According to Hari Bhartia, co-Chairman and Managing Director, Jubilant Organosys, the deal is not an expensive one if looked at the injectibles market, which has a high margin. To emphasize the rationale behind the move, he said Hollister-Stier has been growing at almost 40% in their contract manufacturing business.
Excerpts from CNBC-TV18’s exclusive interview with Hari Bhartia:
Q: It seems like an expensive deal. Is it a low margin company?
A: The deal, if you look at the injectibles market, is not an expensive one. The business has got high margin and Hollister-Stier has been growing at almost 40% in their contract manufacturing business.
Q: Are they into high-end CRAMS? Could you list their top 10 clients?
A: It’s very difficult to list out clients. I can tell you that some of the most prominent biotech and large pharma companies are their clients and they do all kinds of work from small volume parentals to clinical trial quantities.
Q: Will any projects be moved to India because of this buy?
A: No. We are mainly doing contract manufacturing for branded products, which are really patented drugs of a very high value. Clients are not really looking for cost reduction but are looking for very good quality. Since this is sterile manufacturing, the quality has to be of very high standard. We will continue to build and there is an expansion going on currently, which will almost take capacity to 2.5 times. As of now we are looking at using that facility to grow the market.
Source: CNBC
The company has reported net profit of Rs 63.8 crore (Rs 638 million) in fourth quarter and revenues at Rs 463 crore (Rs 4.63 billion).

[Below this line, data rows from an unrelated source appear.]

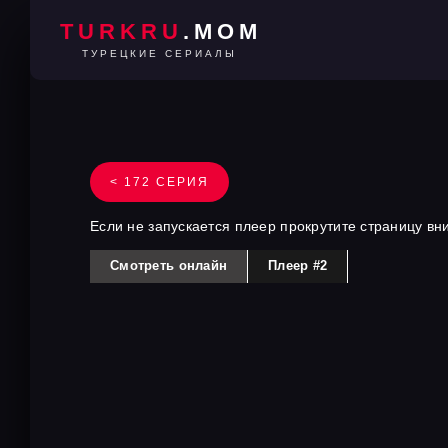
TURKRU
.MOM
ТУРЕЦКИЕ СЕРИАЛЫ
< 172 СЕРИЯ
Если не запускается плеер прокрутите страницу вн
Смотреть онлайн
Плеер #2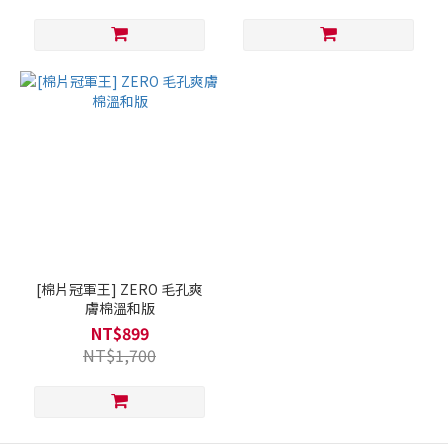
[棉片冠軍王] ZERO 毛孔爽
膚棉溫和版
NT$899
NT$1,700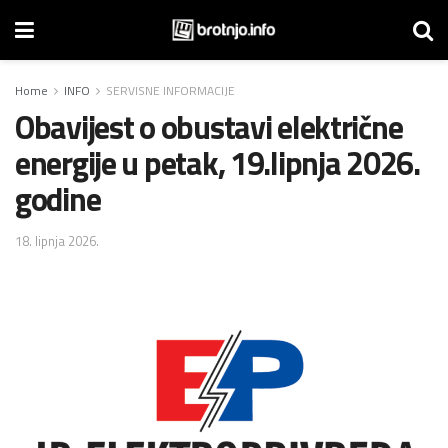
Home
INFO
SERVISNE INFORMACIJE
Obavijest o obustavi električne
energije u petak, 19.lipnja 2026.
godine
18. lipnja 2026.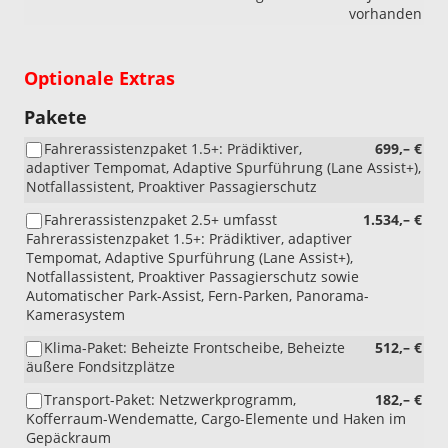
vorhanden
Optionale Extras
Pakete
Fahrerassistenzpaket 1.5+: Prädiktiver,
699,– €
adaptiver Tempomat, Adaptive Spurführung (Lane Assist+),
Notfallassistent, Proaktiver Passagierschutz
Fahrerassistenzpaket 2.5+ umfasst
1.534,– €
Fahrerassistenzpaket 1.5+: Prädiktiver, adaptiver
Tempomat, Adaptive Spurführung (Lane Assist+),
Notfallassistent, Proaktiver Passagierschutz sowie
Automatischer Park-Assist, Fern-Parken, Panorama-
Kamerasystem
Klima-Paket: Beheizte Frontscheibe, Beheizte
512,– €
äußere Fondsitzplätze
Transport-Paket: Netzwerkprogramm,
182,– €
Kofferraum-Wendematte, Cargo-Elemente und Haken im
Gepäckraum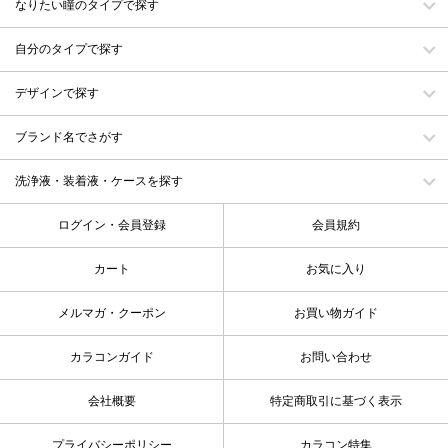
なりたい瞳のタイプで探す
自分のタイプで探す
デザインで探す
ブランド名でさがす
洗浄液・装着液・ケースを探す
ログイン・会員登録
会員規約
カート
お気に入り
メルマガ・クーポン
お買い物ガイド
カラコンガイド
お問い合わせ
会社概要
特定商取引に基づく表示
プライバシーポリシー
カラコン特集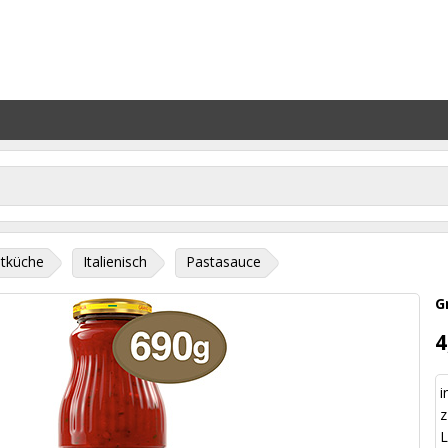
tküche
Italienisch
Pastasauce
G
4
i
z
L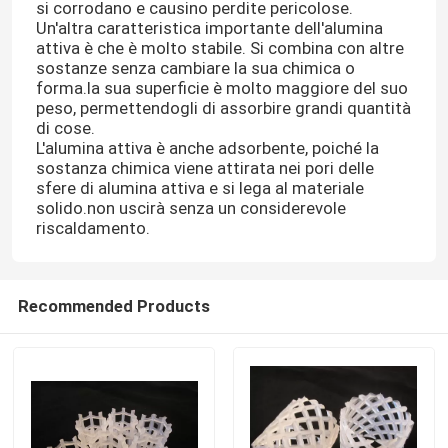
si corrodano e causino perdite pericolose.
Un'altra caratteristica importante dell'alumina
attiva è che è molto stabile. Si combina con altre
sostanze senza cambiare la sua chimica o
forma.la sua superficie è molto maggiore del suo
peso, permettendogli di assorbire grandi quantità
di cose.
L'alumina attiva è anche adsorbente, poiché la
sostanza chimica viene attirata nei pori delle
sfere di alumina attiva e si lega al materiale
solido.non uscirà senza un considerevole
riscaldamento.
Recommended Products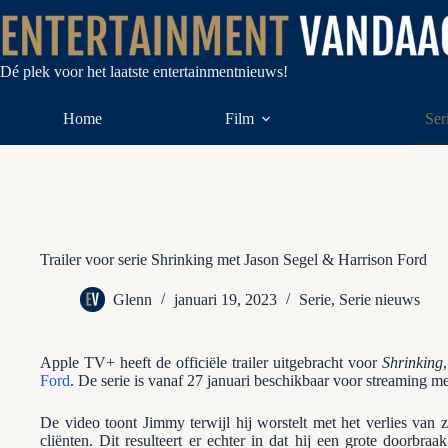
Ga
naar
de
inhoud
Dé plek voor het laatste entertainmentnieuws!
Home
Film
Ser
Trailer voor serie Shrinking met Jason Segel & Harrison Ford
Glenn
januari 19, 2023
Serie
,
Serie nieuws
Apple TV+ heeft de officiële trailer uitgebracht voor
Shrinking
Ford
. De serie is vanaf 27 januari beschikbaar voor streaming me
De video toont Jimmy terwijl hij worstelt met het verlies van zi
cliënten. Dit resulteert er echter in dat hij een grote doorbra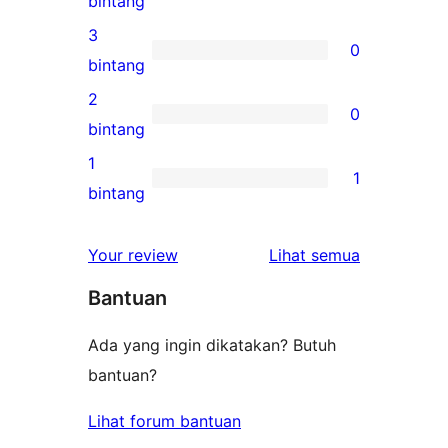
bintang
bintang
ulasan
3
0
4-
0
bintang
bintang
ulasan
2
0
3-
0
bintang
bintang
ulasan
1
1
2-
1
bintang
bintang
ulasan
1-
ulasan
Your review
Lihat semua
bintang
Bantuan
Ada yang ingin dikatakan? Butuh
bantuan?
Lihat forum bantuan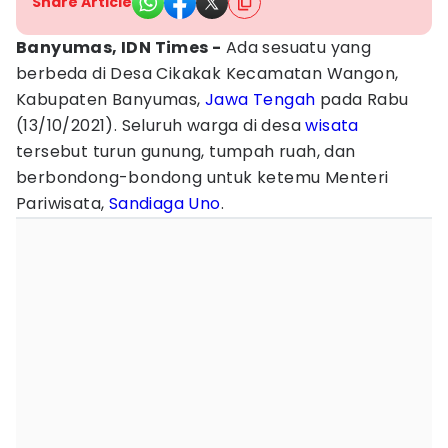
Share Article
Banyumas, IDN Times -
Ada sesuatu yang
berbeda di Desa Cikakak Kecamatan Wangon,
Kabupaten Banyumas,
Jawa Tengah
pada Rabu
(13/10/2021). Seluruh warga di desa
wisata
tersebut turun gunung, tumpah ruah, dan
berbondong-bondong untuk ketemu Menteri
Pariwisata,
Sandiaga Uno
.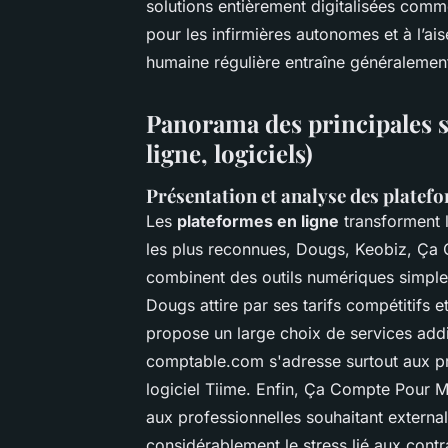
solutions entièrement digitalisées comm
pour les infirmières autonomes et à l’ais
humaine régulière entraîne généralement
Panorama des principales s
ligne, logiciels)
Présentation et analyse des platef
Les
plateformes en ligne
transforment l
les plus reconnues, Dougs, Keobiz, Ça
combinent des outils numériques simple
Dougs attire par ses tarifs compétitifs e
propose un large choix de services addit
comptable.com s'adresse surtout aux prof
logiciel Tiime. Enfin, Ça Compte Pour M
aux professionnelles souhaitant externa
considérablement le stress lié aux contr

Citigroup report on Jubilant Organosys:
Maintain Buy (1L)
As we believe that Jubilant's acquisition of Washington, US based Hollister-Stier Laboratories (HSL) gives it scale in CRAMS and access to niche capabilities through a fast growing and profitable business. Besides, it has come at reasonable valuations and is likely to be accretive from the outset.
The Deal
Jubilant paid US $ 122.5 million to acquire Hollister-Stier , HSL, from Winward (a PE fund) - i.e. 2.2x and 11.2x trailing sales and EBIDTA respectively, which, in our view, is reasonable. It would also reimburse more than US $ 16 million for capex incurred over the period till the deal closes in June'07. HSL generates c.60% of its revenues from contract manufacturing and the rest from allerganic extracts.
A Good Fit
HSL is a leading manufacturer of sterile injectibles and lyophilization products with a growing client base (38 customers) - mainly branded pharma companies. It gives Jubilant access to the niche and high growth injectibles segment to complement its oral dosage capabilities. We expect Jubilant to add value via a more aggressive approach to investment, business development and marketing as also exploiting cost synergies.
Accretive
HSL's CM business is highly profitable (EBIDTA margins of 26- 28%) and has grown at 40% CAGR over the last 4 years. With a growing client base, planned capacity addition and a more aggressive approach, the management expects growth rates to accelerate going forward. While the lower margin allerganic extracts business is not a focus area, it involves limited incremental investment and acts as a cash cow. With the deal being funded by idle cash on balance sheet, we expect it to be EPS accretive from Year 1.
Valuation
We use sum-of-the-parts to value Jubilant in view of the diversified nature of its business and earnings streams. We value both businesses using the EV/EBIDTA methodology but apply different target multiples to each business given the difference in their growth and operating parameters. We arrive at a one-year target price of Rs 368. We value Jubilant's P&LS business at 15x March 2008E EV/EBIDTA and the non-P&LS business at 7x March 2008E EV/EBIDTA. Our target valuation of for the P&LS business is benchmarked to the upper end of Jubilant's past four-year EV/EBIDTA range. We are comfortable using a higher multiple vis-à-vis some of its mid-sized Pharma peers due to strong growth rates and the upside potential when idle FCCB proceeds are deployed in the core business. Industrial chemicals and performance chemicals are mature businesses in which Jubilant has indicated that it does not intend to make any significant incremental investment. However, the company's competitive edge in these areas would ensure that it is able to generate steady profits from these businesses. We therefore value these businesses at 7x June 2007E EBIDTA, which is in line with the multiple that Jubilant used to trade at around four years ago when these businesses contributed almost entirely to the company's revenues and profits.